И зверь смирился. Он поспешно отступил в глубину, признав силу хозяина.
Макс отвёл глаза от своего отражения и огляделся. Скромная обстановка вперемежку с рассеянным светом немного успокоили. Он медленно прилёг, зацепив ненароком правое плечо, и скривившись от боли, стал разглядывать пустой патрон, висящий на торчащем из потолка проводе.
Хозяин — это разум, — стал размышлять он. — Хотя, блин, уже сотни тысяч лет эволюции он укрепляет свою власть, а зверь всё ещё надеется на свободу. А ведь у некоторых он её и получает.

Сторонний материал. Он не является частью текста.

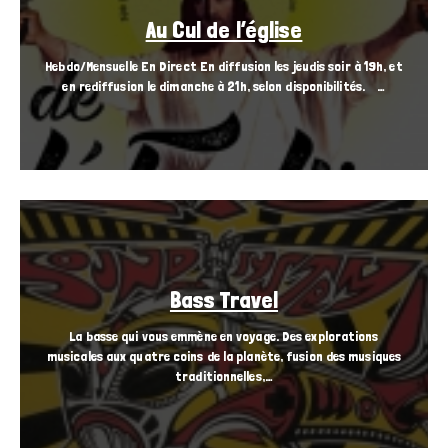
Au Cul de l’église
Hebdo/Mensuelle En Direct En diffusion les jeudis soir à 19h, et
en rediffusion le dimanche à 21h, selon disponibilités. …
Bass Travel
La basse qui vous emmène en voyage. Des explorations
musicales aux quatre coins de la planète, fusion des musiques
traditionnelles,…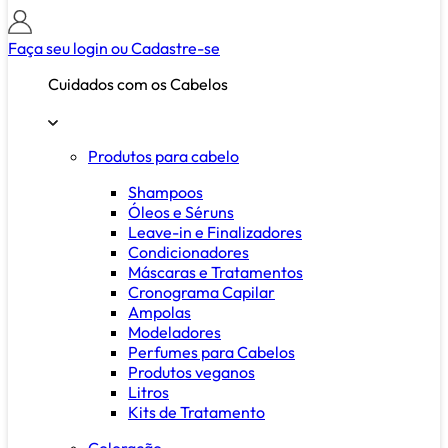
Faça seu login ou
Cadastre-se
Cuidados com os Cabelos
Produtos para cabelo
Shampoos
Óleos e Séruns
Leave-in e Finalizadores
Condicionadores
Máscaras e Tratamentos
Cronograma Capilar
Ampolas
Modeladores
Perfumes para Cabelos
Produtos veganos
Litros
Kits de Tratamento
Coloração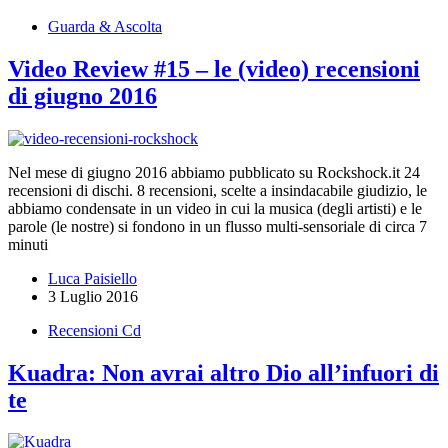
Guarda & Ascolta
Video Review #15 – le (video) recensioni
di giugno 2016
Nel mese di giugno 2016 abbiamo pubblicato su Rockshock.it 24
recensioni di dischi. 8 recensioni, scelte a insindacabile giudizio, le
abbiamo condensate in un video in cui la musica (degli artisti) e le
parole (le nostre) si fondono in un flusso multi-sensoriale di circa 7
minuti
Luca Paisiello
3 Luglio 2016
Recensioni Cd
Kuadra: Non avrai altro Dio all’infuori di
te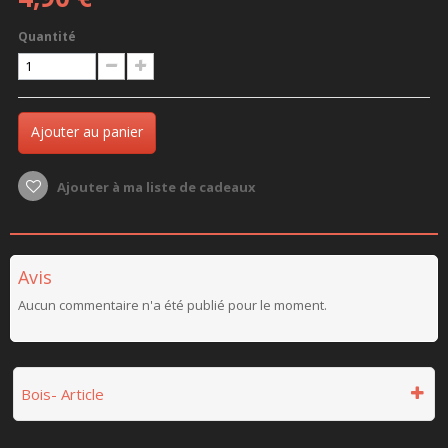
Quantité
Ajouter au panier
Ajouter à ma liste de cadeaux
Avis
Aucun commentaire n'a été publié pour le moment.
Bois- Article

Он прислушался к плечу. Боль улеглась. Уползла, как змея в нору, куда-то вглубь мышц.
А ведь не в этом дело, — он вдруг словно ухватил весь вопрос разом, со всех сторон. — Ведь нужно не загонять зверя, а приручать его. Да, приручать. Ведь он нужен. Вот здесь, например, против этих тварей. Если разум не в состо…
Он вдруг осёкся.
А ведь в состоянии, чёрт дери. Ведь я как-то же им эту тварь схватил.
Он вспомнил пальцы-мысли и к его удивлению, это всего один раз приходившее к нему состояние легко вернулось. Он снова видел их, длинные, крепкие пальцы, и он попробовал пошевелить ими. Пальцы послушались. Тогда он решил ухватить ими занавеску на окне. Без каких либо задержек, как и пальцы рук, они исправно выполнили приказ.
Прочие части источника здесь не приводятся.